今回も、そう期待をして、言っただけだった。

「パンツ?いいけど。今穿いてるやつ?」

「は?」

「今、穿いてるやつ?」

まさかこんな事になるとは思ってなかった。彼女と僕はプラトニックな付き合いしかしていなくて、手を繋いだのが最近で一番ホットな話題だったのだ。

「えっ、あ、うん」

「じゃ、ジェームズも脱いできてね。5分後にトイレの前で」

僕の返事も聞かずに彼女はすんなりと女子トイレに入っていってしまった。
ええええ?なんか凄い事になってない?
そもそも1日穿いたパンツって考えただけで色々とヤバイんだけど、交換って。どうしようパンツ汚れてないかなどうしよう。
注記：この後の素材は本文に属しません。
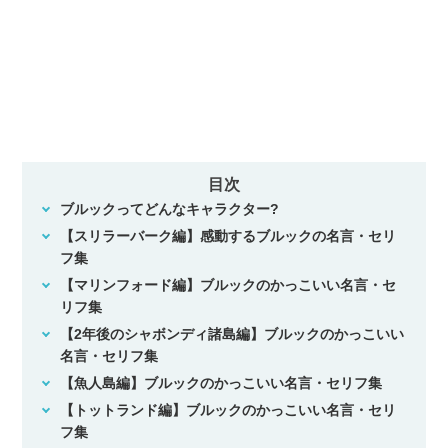
目次
ブルックってどんなキャラクター?
【スリラーバーク編】感動するブルックの名言・セリ
フ集
【マリンフォード編】ブルックのかっこいい名言・セ
リフ集
【2年後のシャボンディ諸島編】ブルックのかっこいい
名言・セリフ集
【魚人島編】ブルックのかっこいい名言・セリフ集
【トットランド編】ブルックのかっこいい名言・セリ
フ集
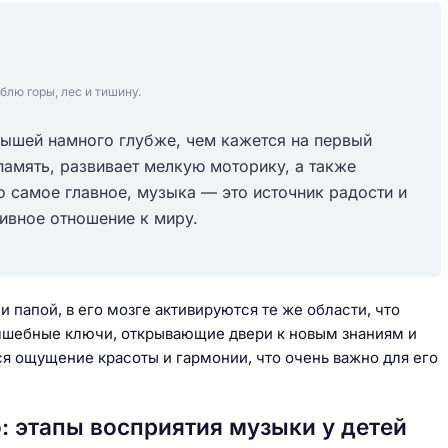
блю горы, лес и тишину.
лышей намного глубже, чем кажется на первый
память, развивает мелкую моторику, а также
 самое главное, музыка — это источник радости и
тивное отношение к миру.
папой, в его мозге активируются те же области, что
олшебные ключи, открывающие двери к новым знаниям и
я ощущение красоты и гармонии, что очень важно для его
: этапы восприятия музыки у детей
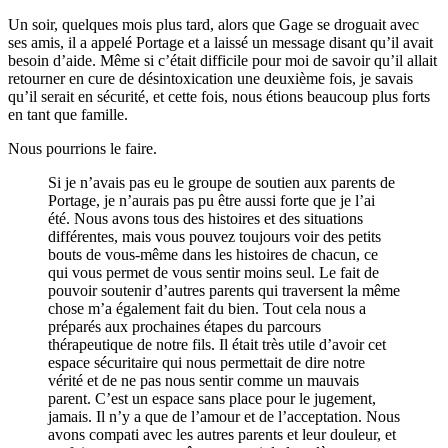
Un soir, quelques mois plus tard, alors que Gage se droguait avec
ses amis, il a appelé Portage et a laissé un message disant qu’il avait
besoin d’aide. Même si c’était difficile pour moi de savoir qu’il allait
retourner en cure de désintoxication une deuxième fois, je savais
qu’il serait en sécurité, et cette fois, nous étions beaucoup plus forts
en tant que famille.
Nous pourrions le faire.
Si je n’avais pas eu le groupe de soutien aux parents de
Portage, je n’aurais pas pu être aussi forte que je l’ai
été. Nous avons tous des histoires et des situations
différentes, mais vous pouvez toujours voir des petits
bouts de vous-même dans les histoires de chacun, ce
qui vous permet de vous sentir moins seul. Le fait de
pouvoir soutenir d’autres parents qui traversent la même
chose m’a également fait du bien. Tout cela nous a
préparés aux prochaines étapes du parcours
thérapeutique de notre fils. Il était très utile d’avoir cet
espace sécuritaire qui nous permettait de dire notre
vérité et de ne pas nous sentir comme un mauvais
parent. C’est un espace sans place pour le jugement,
jamais. Il n’y a que de l’amour et de l’acceptation. Nous
avons compati avec les autres parents et leur douleur, et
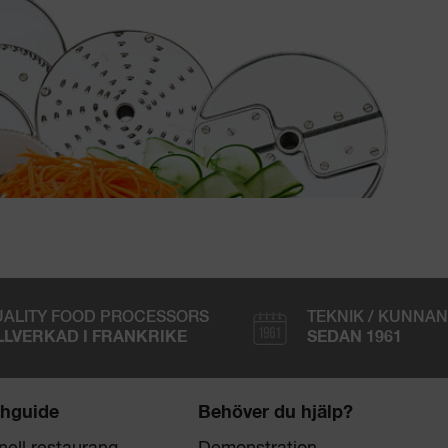
ALITY FOOD PROCESSORS
TEKNIK / KUNNA
LLVERKAD I FRANKRIKE
SEDAN 1961
hguide
Behöver du hjälp?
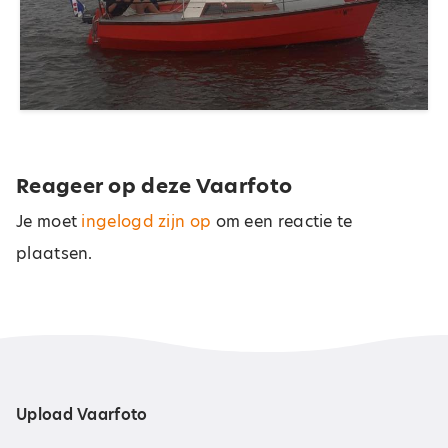
Reageer op deze Vaarfoto
Je moet
ingelogd zijn op
om een reactie te
plaatsen.
Upload Vaarfoto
そう思いつつも僕は彼女に言われた通り、律儀にノーパンでトイレの外に出てきてしまった。

「…しまった。今日この柄か……」

ちょっとダサいパンツを穿いていた。絶望と恥ずかしさを感じながら、ローブに隠していると、彼女は至って真面目な顔をしてトイレから出てきた。(よくそんな顔を出来るよホント)

「はい、これ」

「あっ!う、うん。僕の、これ」

密売か何かのようだった。

「それじゃ、私もう一度穿いてくるから、後でね」

彼女はクールだった。
ここまできたらノーパンで彼女を置いて走って逃げることも出来ない。しぶしぶと個室に入ったのはいいものの、ここで問題が発生した。


どう考えてもキンタマが入らない。


どう、どう考えてもだ。


そりゃあ僕も男だから、ちょっと匂い嗅いだり被ってみたりパンツにキスしてみたり色々したけど、待っているんだろうなと思いながら急いで穿いたのだが。
入らないのだ。そりゃそうだ。僕のはトランクスで、彼女のは、…なんというか、見たことないけど女の子用の普通のショーツなんだと…思う。それもちょっと浅めの。純白のレースがついたパンツは可愛らしいが、僕のがはみ出して窮屈そうにレースを歪めている。

終わった。

その言葉で頭がいっぱいだった。


「…ジェームズ?まだ?」

「い!いま行くよ!」

奥の手だった。もうキンタマを諦め、僕の大事なところを横向きにし(事細かに説明してごめんよ)どうにかした。6割は出ているがどうにかはした。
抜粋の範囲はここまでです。